WINTER 2008/2009 - VOL. 34, NO.1
First-Person

Margo Rita Capparelli, MA’89, PHD’02
Why did I decide to teach sociology on a downrange military base? Having reached the crossroads in life that sends some of my male contemporaries to the nearest Harley-Davidson retailer, I was ready for some adventure.
So I catapulted myself off to one of the American military bases in the Arabian Desert that act as staging areas for troops serving in Iraq. I was now as far away as I could get from my peaceful Massachusetts existence.
No one in my family had served in the armed forces since VJ Day. I’d grown up listening to Pete Seeger and Bob Dylan warning against studying war and assuming that God’s on our side. I had no grasp of military rankings, protocols, or regulations. Images drawn from M*A*S*H reruns and Bob Hope specials were the only frames of reference I could muster up before I actually saw the base in the middle of the desert.
The reality is beige: beige sand, beige tents, beige buildings, and beige clothing, camouflaged to blend in with the beige all around. We few civilians, in our street clothes, are the only spots of color against the sand.
Many aspects of the job are the same as teaching in the States. Others are not. Guns, which used to be an anomaly in my life, are everywhere here. Soldiers “going north,” for instance, are required to carry them at all times. I’ve become very accustomed to seeing combat knives and semi-automatic rifles in the classroom.
I’ve also gotten used to hearing a different kind of excuse for missing class: “I have to go to Iraq for a few days.” I’ve even warmed up to my new name: “Ma’am.”
As the sole university professor on the base, I know my presence offers my students a small reprieve from the military. Sometimes I see my greater purpose here as reminding them about the rules of civilian life.
One day, several students had to miss class to go on a mission. When they returned, they were disheartened to hear we’d covered additional material in their absence. One Marine expressed his displeasure by proclaiming, “Leave no soldier behind!”
“Do you know where that philosophy gets you in the civilian world?” I asked them.
From the back of the room, someone muttered, “Yeah, left behind with the guy getting left behind.”
No lesson needed there. My students know the civilian world doesn’t always value looking out for your buddy, whatever the cost.
It’s ironic, I’ve found, that some of the best aspects of American life seem to flourish amid the harsh realities of war. In many ways, the base is a community of civility and respect. Pedestrians always have the right of way. Strangers say hello. People spend time getting to know you. You feel taken care of and, in turn, feel responsible for everyone around you.
Yet, although our basic needs are provided for, life here is harsh, both physically and psychologically. People are away from their loved ones. Loneliness, depression, and divorce run high. Pimply nineteen-year-olds talk about their ex-wives.
Faced with such inner turmoil, I quickly became marriage counselor, therapist, and confidante. It seemed the least I could do.
I edited a love letter for one of my favorite students. I counseled another young soldier who was going to use two weeks of R&R to get cosmetic surgery in Thailand. Though she was excited about returning with a new nose, a reconstructed smile, and an enhanced upper body “like Angelina Jolie’s,” she was nervous about undergoing these procedures alone in a foreign land.
At times, I’ve been on the receiving end of the lesson.
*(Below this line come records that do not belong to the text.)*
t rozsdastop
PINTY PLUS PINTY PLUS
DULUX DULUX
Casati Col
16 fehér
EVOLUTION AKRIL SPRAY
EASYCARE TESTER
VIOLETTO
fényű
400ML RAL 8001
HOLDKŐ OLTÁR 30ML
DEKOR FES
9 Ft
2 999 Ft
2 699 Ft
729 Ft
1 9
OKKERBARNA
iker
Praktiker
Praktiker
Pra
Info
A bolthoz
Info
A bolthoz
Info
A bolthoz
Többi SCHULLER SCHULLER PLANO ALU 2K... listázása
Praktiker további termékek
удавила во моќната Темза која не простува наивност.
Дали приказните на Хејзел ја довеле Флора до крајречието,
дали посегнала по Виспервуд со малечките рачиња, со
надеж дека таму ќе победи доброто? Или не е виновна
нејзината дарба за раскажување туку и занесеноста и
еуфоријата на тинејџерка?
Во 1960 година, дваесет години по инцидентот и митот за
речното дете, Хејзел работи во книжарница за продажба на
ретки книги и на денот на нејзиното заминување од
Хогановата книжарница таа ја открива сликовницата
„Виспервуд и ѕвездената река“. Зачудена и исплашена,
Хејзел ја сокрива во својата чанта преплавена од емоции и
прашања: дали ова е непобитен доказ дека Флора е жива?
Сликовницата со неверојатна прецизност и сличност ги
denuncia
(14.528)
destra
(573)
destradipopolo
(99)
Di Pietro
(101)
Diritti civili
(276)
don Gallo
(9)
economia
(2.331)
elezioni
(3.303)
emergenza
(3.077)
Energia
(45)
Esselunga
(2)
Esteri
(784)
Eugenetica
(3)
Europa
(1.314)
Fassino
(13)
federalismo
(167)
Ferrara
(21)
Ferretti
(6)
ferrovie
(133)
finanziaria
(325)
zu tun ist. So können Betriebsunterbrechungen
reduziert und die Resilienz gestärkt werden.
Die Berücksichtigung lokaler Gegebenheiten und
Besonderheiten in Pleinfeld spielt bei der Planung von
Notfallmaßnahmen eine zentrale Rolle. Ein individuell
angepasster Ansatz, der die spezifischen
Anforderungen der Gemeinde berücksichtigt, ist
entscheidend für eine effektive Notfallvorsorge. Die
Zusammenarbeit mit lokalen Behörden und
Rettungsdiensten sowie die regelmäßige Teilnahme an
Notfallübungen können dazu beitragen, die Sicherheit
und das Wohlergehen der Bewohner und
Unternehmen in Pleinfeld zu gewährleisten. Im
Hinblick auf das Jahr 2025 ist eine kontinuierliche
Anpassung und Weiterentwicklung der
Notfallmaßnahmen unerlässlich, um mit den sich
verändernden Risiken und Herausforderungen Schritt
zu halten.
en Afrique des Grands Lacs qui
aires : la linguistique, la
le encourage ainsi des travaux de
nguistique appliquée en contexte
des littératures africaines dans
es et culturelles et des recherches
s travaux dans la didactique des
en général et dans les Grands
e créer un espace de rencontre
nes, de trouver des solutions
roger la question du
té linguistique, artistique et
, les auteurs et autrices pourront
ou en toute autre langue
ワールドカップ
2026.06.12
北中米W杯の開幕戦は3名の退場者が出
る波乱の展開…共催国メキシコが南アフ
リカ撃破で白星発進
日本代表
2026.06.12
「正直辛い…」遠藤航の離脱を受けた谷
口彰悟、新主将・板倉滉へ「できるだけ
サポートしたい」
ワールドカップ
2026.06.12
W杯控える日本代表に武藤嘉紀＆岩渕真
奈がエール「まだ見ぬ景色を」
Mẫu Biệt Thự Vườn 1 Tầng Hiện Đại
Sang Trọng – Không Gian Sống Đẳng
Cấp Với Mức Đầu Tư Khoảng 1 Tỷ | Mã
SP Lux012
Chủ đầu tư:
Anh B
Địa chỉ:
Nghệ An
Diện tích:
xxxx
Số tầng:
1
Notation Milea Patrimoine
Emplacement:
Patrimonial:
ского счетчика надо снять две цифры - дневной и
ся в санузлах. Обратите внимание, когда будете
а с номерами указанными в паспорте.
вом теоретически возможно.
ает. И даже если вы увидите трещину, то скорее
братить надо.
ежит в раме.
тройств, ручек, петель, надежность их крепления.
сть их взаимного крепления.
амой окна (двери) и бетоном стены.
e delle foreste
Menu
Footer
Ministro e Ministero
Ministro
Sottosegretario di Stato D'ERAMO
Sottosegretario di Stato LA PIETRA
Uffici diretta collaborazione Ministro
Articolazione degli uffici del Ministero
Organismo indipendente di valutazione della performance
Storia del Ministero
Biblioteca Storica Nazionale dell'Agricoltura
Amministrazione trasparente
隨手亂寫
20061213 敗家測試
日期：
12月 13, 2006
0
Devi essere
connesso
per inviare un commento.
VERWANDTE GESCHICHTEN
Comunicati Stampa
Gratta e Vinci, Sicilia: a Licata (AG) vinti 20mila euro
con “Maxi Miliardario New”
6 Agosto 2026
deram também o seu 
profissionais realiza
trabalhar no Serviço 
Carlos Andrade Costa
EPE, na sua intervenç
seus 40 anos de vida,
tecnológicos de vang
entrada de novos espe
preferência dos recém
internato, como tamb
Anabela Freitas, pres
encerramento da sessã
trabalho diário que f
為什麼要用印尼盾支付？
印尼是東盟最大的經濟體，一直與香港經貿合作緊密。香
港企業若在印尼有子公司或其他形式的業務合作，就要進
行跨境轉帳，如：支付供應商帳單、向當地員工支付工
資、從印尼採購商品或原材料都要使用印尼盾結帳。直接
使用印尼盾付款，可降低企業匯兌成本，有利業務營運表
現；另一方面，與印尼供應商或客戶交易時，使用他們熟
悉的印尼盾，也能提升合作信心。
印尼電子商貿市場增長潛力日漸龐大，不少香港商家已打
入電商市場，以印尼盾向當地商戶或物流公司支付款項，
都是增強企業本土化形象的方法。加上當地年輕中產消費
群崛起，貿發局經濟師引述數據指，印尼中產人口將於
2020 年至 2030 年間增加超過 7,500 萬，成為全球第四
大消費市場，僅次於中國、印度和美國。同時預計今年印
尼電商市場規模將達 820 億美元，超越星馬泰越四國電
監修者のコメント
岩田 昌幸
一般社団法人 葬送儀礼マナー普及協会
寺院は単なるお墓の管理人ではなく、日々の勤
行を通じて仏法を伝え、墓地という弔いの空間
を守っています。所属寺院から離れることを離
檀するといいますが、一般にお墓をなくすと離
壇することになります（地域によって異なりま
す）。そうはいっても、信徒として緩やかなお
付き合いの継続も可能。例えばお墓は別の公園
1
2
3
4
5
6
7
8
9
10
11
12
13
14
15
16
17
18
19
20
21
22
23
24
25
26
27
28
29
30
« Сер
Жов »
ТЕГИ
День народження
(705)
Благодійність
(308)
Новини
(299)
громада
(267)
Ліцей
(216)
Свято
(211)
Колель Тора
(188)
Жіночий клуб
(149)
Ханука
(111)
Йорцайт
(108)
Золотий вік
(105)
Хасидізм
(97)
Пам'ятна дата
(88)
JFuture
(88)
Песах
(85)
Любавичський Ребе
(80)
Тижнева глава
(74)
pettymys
I learned to disassemble and reassemble an M16A2 rifle. Two sweet young Marines were delighted to explain to the teacher the art of stabbing a man so he doesn’t scream. When I correctly parroted back their instructions, I got high-fives all around.
Civilians will tell you they are here “for the troops” or the lucrative salaries many of them enjoy. However, this really isn’t a place that people run to; it’s the place they land. Over time, I have come to understand that no civilian is here without good cause, including myself. Some are escaping their own wars at home. Others don’t have a home to return to.
For me, the most surprising thing about this beige world is how at home I feel here. Though I miss my friends and family back in the States, I’ve learned to reach out to those around me and embrace the qualities of this strange location.
I’ve managed to find an oasis of peace and friendship in a place created by war. The desert is the same endless monochromatic landscape it was when I first arrived. But the people here have transformed it into Technicolor.
Margo Rita Capparelli is a senior lecturer in Northeastern’s College of Professional Studies.